By  on July 23, 2014

American Apparel Inc. has its new board members in place, and that means Dov Charney’s future could be decided soon.

The four new designees, with different terms expiring in connection with annual shareholders meetings, are: David Glazek as a class A director whose term expires in 2017; Thomas J. Sullivan as a class B director, with his term expiring in 2015, and Colleen B. Brown and Joseph Magnacca as class C directors, with their terms ending in 2016. New York-based hedge fund Standard General has the ability to designate a fifth member but has not done so yet.

Glazek and Sullivan are Standard General designees, while Brown and Magnacca each are mutually agreed upon by the hedge fund and American Apparel. Standard General indicated in a regulatory filing Wednesday with the Securities and Exchange Commission that the designees, with the exception of Glazek, are not affiliated with the hedge fund, do not have any material relationship with Standard General and are not affiliated with nor have any relationship with Charney. Glazek is a partner at Standard General.

In the SEC filing that disclosed the board member designees, it was noted that even though Sullivan and Magnacca also know Soohyung Kim, the chief executive officer of Standard General, they still qualify as independent directors under the rules of the NYSE MKT LLC. Sullivan and Kim are board members of Media General. Magnacca is ceo of Radio Shack Corp., a company in which Standard General is the beneficial owner of 9.8 percent of the firm’s outstanding common stock. Whether Glazek qualifies as an independent director under the NYSE MKT rules has not yet been determined.

Brown is a director of outsource recruiting firm TrueBlue Inc., and before joining TrueBlue was president and ceo of Fischer Communications. Sullivan is a managing partner at Smallwood Partners, a financial advisory services firm. He previously was a managing director at private equity firm Investcorp International.

Of the new board member designees, Magnacca has past retail experience in marketing and merchandising. He was president of Daily Living Products and Solutions of Walgreen Co., from 2011 and 2013. According to the SEC filing, he led the Walgreens retail acquisition team that acquired Alliance Boots in 2012. He was also president of Duane Reade Holdings Inc. from July 2010 to March 2011, and was senior vice president and chief merchandising officer of Duane Reade Holdings from 2008 to 2010. Walgreen acquired Duane Reade in a deal valued at $1.1 billion in 2010.

It will take 10 days from Wednesday’s SEC filing before the board can be reconstituted and have its first meeting.

Cochairmen Allan Mayer and David Danziger will remain as independent directors and continue in their roles as cochairmen.

Charney, who has irrevocably resigned from the board, will not serve as a board member and cannot be nominated by the company or the hedge fund as a board member.

Once the board begins meeting, it can also form a new special committee, or Suitability Committee per the hedge fund’s standstill agreement with American Apparel, to continue the investigation into alleged misconduct by founder Charney. The members of the committee include Danziger, one Standard General designee and one of the joint designees. It will be this committee that will determine, from the findings of the probe, whether Charney should be reinstated as the company’s ceo or serve with the company in any capacity.

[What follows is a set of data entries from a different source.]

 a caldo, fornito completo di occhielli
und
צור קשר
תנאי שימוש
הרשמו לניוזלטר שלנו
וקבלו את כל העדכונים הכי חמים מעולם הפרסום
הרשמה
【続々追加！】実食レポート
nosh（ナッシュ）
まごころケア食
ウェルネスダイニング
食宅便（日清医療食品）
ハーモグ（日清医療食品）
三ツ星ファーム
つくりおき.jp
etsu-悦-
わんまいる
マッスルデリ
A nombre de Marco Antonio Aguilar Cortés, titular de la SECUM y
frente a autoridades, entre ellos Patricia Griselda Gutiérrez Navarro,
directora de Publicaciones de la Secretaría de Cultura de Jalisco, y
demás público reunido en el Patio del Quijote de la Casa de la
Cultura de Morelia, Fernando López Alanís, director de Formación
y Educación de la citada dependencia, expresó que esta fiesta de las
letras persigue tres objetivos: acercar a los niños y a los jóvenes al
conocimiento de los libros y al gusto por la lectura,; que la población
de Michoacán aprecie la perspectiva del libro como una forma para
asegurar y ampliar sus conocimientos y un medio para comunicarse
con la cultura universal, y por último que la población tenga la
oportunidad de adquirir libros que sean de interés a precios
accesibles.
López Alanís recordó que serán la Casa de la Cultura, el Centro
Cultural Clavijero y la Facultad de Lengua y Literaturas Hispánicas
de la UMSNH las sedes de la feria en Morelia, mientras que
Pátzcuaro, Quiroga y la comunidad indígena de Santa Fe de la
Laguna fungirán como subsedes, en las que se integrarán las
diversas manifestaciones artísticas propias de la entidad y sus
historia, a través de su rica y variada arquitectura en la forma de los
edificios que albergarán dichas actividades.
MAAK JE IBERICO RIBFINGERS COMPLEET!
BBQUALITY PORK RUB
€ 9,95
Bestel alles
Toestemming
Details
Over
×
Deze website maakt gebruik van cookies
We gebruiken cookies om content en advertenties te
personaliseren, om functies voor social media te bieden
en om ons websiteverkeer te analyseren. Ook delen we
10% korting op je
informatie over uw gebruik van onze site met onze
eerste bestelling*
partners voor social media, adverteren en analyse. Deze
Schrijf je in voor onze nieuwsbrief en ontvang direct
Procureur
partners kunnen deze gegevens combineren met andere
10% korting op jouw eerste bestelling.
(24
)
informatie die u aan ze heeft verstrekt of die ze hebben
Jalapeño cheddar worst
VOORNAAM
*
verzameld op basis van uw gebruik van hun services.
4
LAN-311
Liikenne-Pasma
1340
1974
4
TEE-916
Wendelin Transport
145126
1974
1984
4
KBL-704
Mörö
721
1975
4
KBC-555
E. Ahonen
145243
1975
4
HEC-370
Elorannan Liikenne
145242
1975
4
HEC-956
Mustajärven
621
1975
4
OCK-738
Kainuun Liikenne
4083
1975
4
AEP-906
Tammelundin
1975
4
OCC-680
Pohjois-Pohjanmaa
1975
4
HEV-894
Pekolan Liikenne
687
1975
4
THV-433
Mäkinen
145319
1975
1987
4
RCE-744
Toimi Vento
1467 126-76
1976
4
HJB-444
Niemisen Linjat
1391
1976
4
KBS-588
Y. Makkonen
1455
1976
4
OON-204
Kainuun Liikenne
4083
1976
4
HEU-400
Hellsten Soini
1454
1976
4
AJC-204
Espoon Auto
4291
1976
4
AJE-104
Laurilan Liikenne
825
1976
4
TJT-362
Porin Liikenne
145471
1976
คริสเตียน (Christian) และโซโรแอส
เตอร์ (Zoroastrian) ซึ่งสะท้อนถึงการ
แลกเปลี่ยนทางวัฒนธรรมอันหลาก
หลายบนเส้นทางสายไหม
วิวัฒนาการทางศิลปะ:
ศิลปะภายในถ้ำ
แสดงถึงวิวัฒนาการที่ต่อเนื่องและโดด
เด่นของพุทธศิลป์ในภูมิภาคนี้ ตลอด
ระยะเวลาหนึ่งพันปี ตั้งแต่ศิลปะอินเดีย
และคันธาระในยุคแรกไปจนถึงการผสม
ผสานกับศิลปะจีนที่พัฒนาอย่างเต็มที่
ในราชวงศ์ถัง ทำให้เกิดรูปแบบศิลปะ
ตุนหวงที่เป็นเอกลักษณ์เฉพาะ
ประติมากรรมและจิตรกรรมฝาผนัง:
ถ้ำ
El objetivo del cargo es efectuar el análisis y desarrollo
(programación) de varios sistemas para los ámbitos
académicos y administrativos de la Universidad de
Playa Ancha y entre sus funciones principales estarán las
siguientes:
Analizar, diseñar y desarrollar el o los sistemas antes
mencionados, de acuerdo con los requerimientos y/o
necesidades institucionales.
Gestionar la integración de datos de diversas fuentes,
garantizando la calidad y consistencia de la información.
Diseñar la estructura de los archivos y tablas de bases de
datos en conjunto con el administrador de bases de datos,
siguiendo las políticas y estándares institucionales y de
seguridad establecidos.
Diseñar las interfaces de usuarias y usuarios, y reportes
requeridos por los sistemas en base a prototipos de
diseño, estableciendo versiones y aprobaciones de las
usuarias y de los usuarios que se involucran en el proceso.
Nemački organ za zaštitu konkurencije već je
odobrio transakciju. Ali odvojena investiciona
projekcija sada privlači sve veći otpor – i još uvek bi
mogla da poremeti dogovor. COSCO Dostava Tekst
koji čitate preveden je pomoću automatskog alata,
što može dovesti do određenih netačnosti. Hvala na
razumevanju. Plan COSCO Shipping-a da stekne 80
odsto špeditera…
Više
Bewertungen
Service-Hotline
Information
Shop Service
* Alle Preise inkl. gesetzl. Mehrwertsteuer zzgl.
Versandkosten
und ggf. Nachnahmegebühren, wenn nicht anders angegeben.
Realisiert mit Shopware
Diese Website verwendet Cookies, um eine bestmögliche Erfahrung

Charney was removed as chairman and ceo in June pending the findings of the internal investigation. Charney, still on suspension, has taken the company to arbitration for what he said is a wrongful dismissal. John Lutrell, executive vice president and chief financial officer, serves as interim ceo.

American Apparel and Standard General earlier this month inked an agreement — along with Charney — that would give the retailer up to $25 million in funding, provide for a reconstituted board and give Charney the temporary title of strategic consultant.

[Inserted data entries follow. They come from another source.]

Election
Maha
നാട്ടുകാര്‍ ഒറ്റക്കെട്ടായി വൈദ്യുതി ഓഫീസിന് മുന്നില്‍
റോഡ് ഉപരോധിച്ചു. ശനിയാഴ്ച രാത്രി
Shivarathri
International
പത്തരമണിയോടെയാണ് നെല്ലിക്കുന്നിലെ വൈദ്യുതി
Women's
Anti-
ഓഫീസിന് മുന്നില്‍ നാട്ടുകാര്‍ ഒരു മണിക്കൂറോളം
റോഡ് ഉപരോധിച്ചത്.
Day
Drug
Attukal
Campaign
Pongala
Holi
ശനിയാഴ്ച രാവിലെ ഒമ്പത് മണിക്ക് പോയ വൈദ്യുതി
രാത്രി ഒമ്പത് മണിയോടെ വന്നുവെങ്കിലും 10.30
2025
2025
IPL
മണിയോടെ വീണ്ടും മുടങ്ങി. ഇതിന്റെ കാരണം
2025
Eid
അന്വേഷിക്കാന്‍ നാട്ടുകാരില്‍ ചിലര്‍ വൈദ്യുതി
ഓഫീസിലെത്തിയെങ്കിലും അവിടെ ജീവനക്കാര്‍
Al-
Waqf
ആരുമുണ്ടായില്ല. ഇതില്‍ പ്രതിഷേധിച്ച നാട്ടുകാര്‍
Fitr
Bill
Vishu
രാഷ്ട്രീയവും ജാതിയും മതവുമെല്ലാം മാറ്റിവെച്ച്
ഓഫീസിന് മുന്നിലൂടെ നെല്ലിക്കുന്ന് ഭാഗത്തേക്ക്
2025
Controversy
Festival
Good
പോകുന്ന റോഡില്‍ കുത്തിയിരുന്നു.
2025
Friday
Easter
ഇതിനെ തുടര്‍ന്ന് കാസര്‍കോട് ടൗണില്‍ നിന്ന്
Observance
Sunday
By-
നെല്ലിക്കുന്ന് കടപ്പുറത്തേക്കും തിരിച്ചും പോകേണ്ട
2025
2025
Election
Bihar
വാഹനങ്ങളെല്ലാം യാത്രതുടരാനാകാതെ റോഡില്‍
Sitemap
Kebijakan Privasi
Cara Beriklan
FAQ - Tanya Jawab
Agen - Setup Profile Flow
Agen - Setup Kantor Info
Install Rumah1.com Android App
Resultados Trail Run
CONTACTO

Standard General has since acquired the obligations of the $10 million loan owed to Lion Capital, which had threatened American Apparel’s liquidity since a default also would have triggered violations of covenants in agreements with the retailer’s other lenders. Wednesday’s Form SC 14F1 filing indicated that Lion Capital holds warrants exercisable to purchase a total of 24.5 million shares of American Apparel common stock. The filing also disclosed that American Apparel and Standard General are in discussions to extend the maturity of the loan through Oct. 4, 2021, reduce the annual interest rate to 17 percent, and waive any default that may have resulted from Charney not being ceo, as well as eliminate that provision as an event of default in the future.

Under the terms of the “Standstill and Support” agreement, the New York-based hedge fund — along with Charney — also agreed not to acquire any additional shares in American Apparel and limit their vote to no more than one-third of the company’s shares on any issue put to stockholders. Their remaining shares would be voted proportionately to the vote of other shareholders. They also agreed not to solicit proxies in connection with the common stock or form or join any group with respect to the stock.

The standstill agreement remains in effect until American Apparel’s 2015 annual meeting.